Marketing today is not wearing, or driving,  a pair of stilettos and getting noticed.  It is talking to your customers when they are ready to ask questions.   People don’t care if you are their local business or a larger company.   They respond to companies that make an effort to treat them the exact same way that they want to be treated.  So don’t run over your customers with your new stiletto motorcycle, or shout at them in the yellow pages, or force them to watch a flash video before they can find something on your website, or put more stuff in their mailbox and expect them to buy your product.  Communicate.  You will find your customers on the internet, on facebook, twitter etc.,  making purchases just like you do.

Check out the resources at the right under BLOGROLL to help you meet your customers on their turf.

What Type of BLIP are you?

A blip can be a spot on a radar screen or something relatively small or inconsequential within a larger context. Businesses today are blips of one type or another. They can be found by a customer on his or her radar screen, which is the internet, or they are lost in the larger context of the bombardment of images and words that hit people everyday. What used to work in the old marketing world is gone. Customers don’t want the screaming ads that annoy them, trap them, interrupt their leisure activity, or try to trick them. Businesses stuck on the old marketing tools will be a blip, but not the blip they hoped to be.

1. Today everyone has a radar screen. It is their computer connected to the internet. When a customer wants to do research they do it whenever they want, in front of their computer, IPad, phone or laptop, wherever they want. They do not have to wait until tomorrow to go ask a friend what they think of this or that brand. They go online, research the product or ask their social network and know it instantly.
2. Power to the people, as the old song goes, has become a reality. Anyone can find the information they are looking for. Companies that succeed in this market don’t shout and scream for attention, but give their customers the information they want. Information is power. People are loyal to companies that empower them.
3. Companies need to get out their radar screens and find out where their customers are doing their research.
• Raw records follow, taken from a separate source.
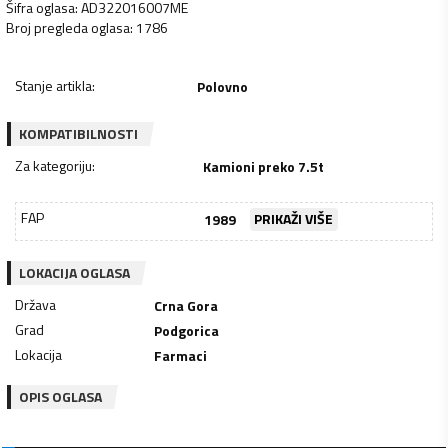
Šifra oglasa
:
AD322016007ME
Broj pregleda oglasa
:
1786
Stanje artikla
:
Polovno
KOMPATIBILNOSTI
Za kategoriju
:
Kamioni preko 7.5t
FAP
1989
PRIKAŽI VIŠE
LOKACIJA OGLASA
Država
Crna Gora
Grad
Podgorica
Lokacija
Farmaci
OPIS OGLASA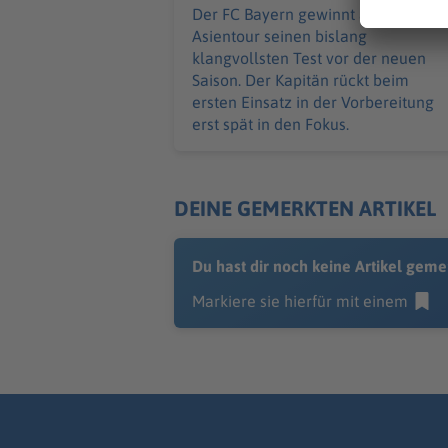
Der FC Bayern gewinnt auf der
Asientour seinen bislang
klangvollsten Test vor der neuen
Saison. Der Kapitän rückt beim
ersten Einsatz in der Vorbereitung
erst spät in den Fokus.
DEINE GEMERKTEN ARTIKEL
Du hast dir noch keine Artikel geme
Markiere sie hierfür mit einem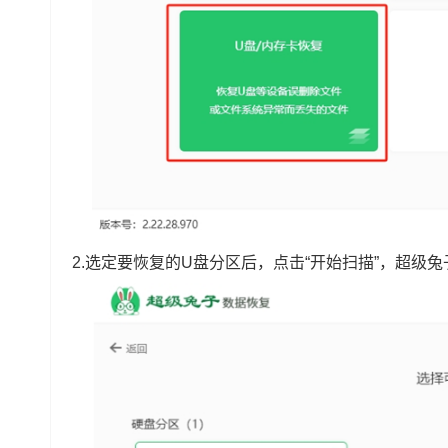
2.选定要恢复的U盘分区后，点击“开始扫描”，超级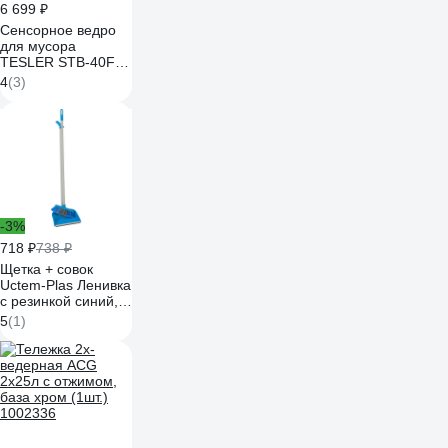
6 699 ₽
Сенсорное ведро
для мусора
TESLER STB-40F
INOX 00000202986
4
(3)
-3%
718 ₽
738 ₽
Щетка + совок
Uctem-Plas Ленивка
с резинкой синий,
арт. AF201B 29237
5
(1)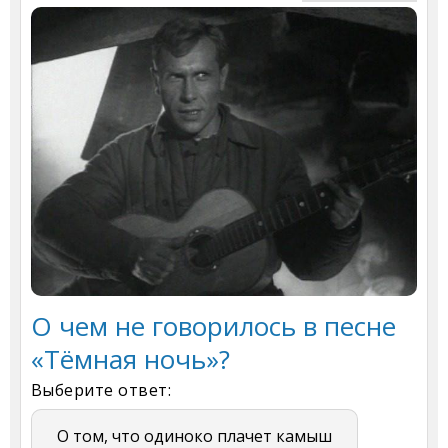
О чем не говорилось в песне
«Тёмная ночь»?
Выберите ответ:
О том, что одиноко плачет камыш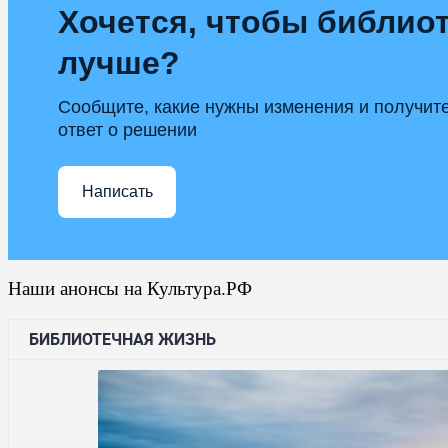
Хочется, чтобы библиот
лучше?
Сообщите, какие нужны изменения и получит
ответ о решении
Написать
Наши анонсы на Культура.РФ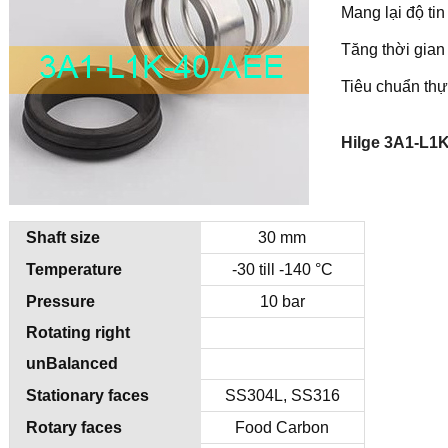
Mang lại độ ti
Tăng thời gian 
Tiêu chuẩn th
Hilge 3A1-L1K
Shaft size
30 mm
Temperature
-30 till -140 °C
Pressure
10 bar
Rotating right
unBalanced
Stationary faces
SS304L, SS316
Rotary faces
Food Carbon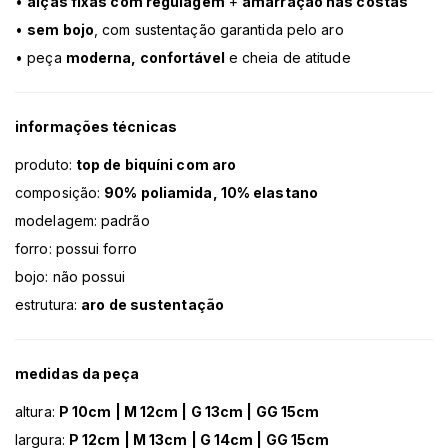
•
alças fixas com regulagem
+
amarração nas costas
•
sem bojo
, com sustentação garantida pelo aro
• peça
moderna, confortável
e cheia de atitude
informações técnicas
produto:
top de biquíni com aro
composição:
90% poliamida, 10% elastano
modelagem: padrão
forro: possui forro
bojo: não possui
estrutura:
aro de sustentação
medidas da peça
altura:
P 10cm | M 12cm | G 13cm | GG 15cm
largura:
P 12cm | M 13cm | G 14cm | GG 15cm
Gone are the days when you just put an ad in the paper, or purchased a bigger Yellow Page ad, or if you were really slick paid somebody to make you the coolest ego flattering web page in town and your customers found you. All companies have to know where their customers are and then give the customers what they want, when they want.

BlipBlog is here because the radar screen has also changed the world of marketing and put power in the hands of every business person, whether you are a CEO of a large company, or small business person trying to find your customers in a local area. BlipBlog is here to help you understand that the cutting edge of marketing is not found in the expensive offices of most marketing companies. Most of these companies were educated before the internet gave power to the people and they probably did not learn about the social networks in their graduate schools. The last thing most marketing companies want is for businesses to realize that the power has shifted into the hands of every business. After all who knows your customers better than you? So put up your radar screen and be a blipping good company.